Currently, Husband and I are in our newly painted dining room.  He is playing his acoustic guitar, and Tuggb is laying at his feet, while Soren is asleep on a pillow in the next room.  I have no idea were Scout is...she gets a little crazy around this time of night.  I'm just taking it all in.  Summer is almost here.  With its pink lemonade and the smell of miracle grow in the breeze.  I'll tell y'all right now...if you miss the small things in life...you will not understand any big thing this world has to offer.

I'm still dreaming of that someday country life.  With more chickens, children running through tall grass, and my favorite pair of cowgirl boots at the back door.  All the while, these days with Husband...living in the city with loud city noises and not so sweet air at times...I will not wish them away for anything.  Because they were gifted to us, by the Almighty God.  

I want to send out a huge thanks to my parents.  Poppie and Ma Mere, you have once again shown more love and support that leaves me with an ache in my heart, for you are once again 11 hours away.  I love that you love our home.  It brings me such joy to see you comfortable here.  It brings me such pure happiness that you love our style.  Poppie, I love that you love Soren and talk about him more than me sometimes.  Ma Mere, I love that I can still smell your "sweet mom smell" here in our house.  Thank you for all that you did for Husband and I.  Thank you for spending time with our family.  Thank you for loving us so deeply.

Thank you for these perfect antique egg baskets.

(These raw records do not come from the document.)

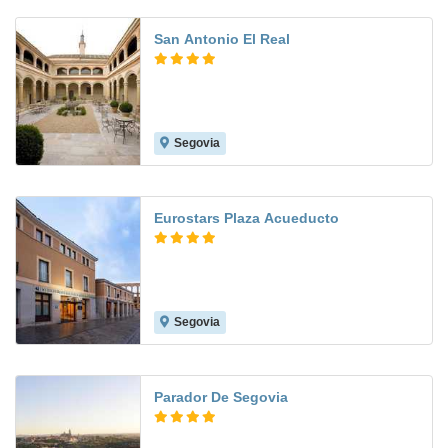
San Antonio El Real
Segovia
7.9
Eurostars Plaza Acueducto
Segovia
8.4
Parador De Segovia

I love them more every day.



Monday, April 22, 2013

Remember and Revive


Today is a wonderful day.  It’s not because the sun is out, or because our coop is finished and beautiful.  It’s not because Husband and I got so many projects started and almost completed this past weekend.  It’s not because I was able to purchase trim for a fantastic DIY to come, or that Husband and I got to take some time to just chill out, hang out, and watch movies together.  It’s because God gave me another day.  It’s because He arranged these wonderful people and things in my life.  He provided us a beautiful home.  He gifted us with the ability to love home improvements.  God has overflowed my life with blessings. 

I’m an emotional woman.  I am also a woman who finds connections with just about everything, and with that I become that much more attached or enchanted.  This can sometimes be to a fault, and there is a balance that has to be kept.  I’ve got a big heart for Beauty, but it’s not earthly beauty that moves me to my core.  It’s the Beauty that is sometimes hidden in the dark moments in our lives.  It’s the Beauty that has been new, and is now old.  Beauty that comes from God our Creator; and He lets me see, and I become connected and He gives me a heart to admire and I hide its treasure in my eyes. 

I am blessed because my God is The Great I AM.  He is Able, and He never stopped pursuing me when I continued to run from Him.  In my pain and in my suffering…His Beauty comforted me.  He never left me.  When I could not feel His Joy in my heart, I could see His Love through the sun-lit leaves and feel His Presence in the wind. When I felt like I had no tears left to cry, I felt His heartache in the rain.  

He never left me.  He taught me to Trust again, and at times I have forgotten how…He lets me remember. 


Photo Credit: Willow Lane Photography

"We praise Thee, Oh God!  For Thy Spirit of light, who hath shown us our Savior, And scattered our night.  Hallelujah!  Thine the glory.  Hallelujah! Amen.  Hallelujah!  Thine the glory.  Revive us again.  All glory and praise, To the God of all grace, Who hast brought us, and sought us, And guided our ways.  Hallelujah!  Thine the glory.  Hallelujah!  Amen.  Hallelujah!  Thine the glory.  Revive us again."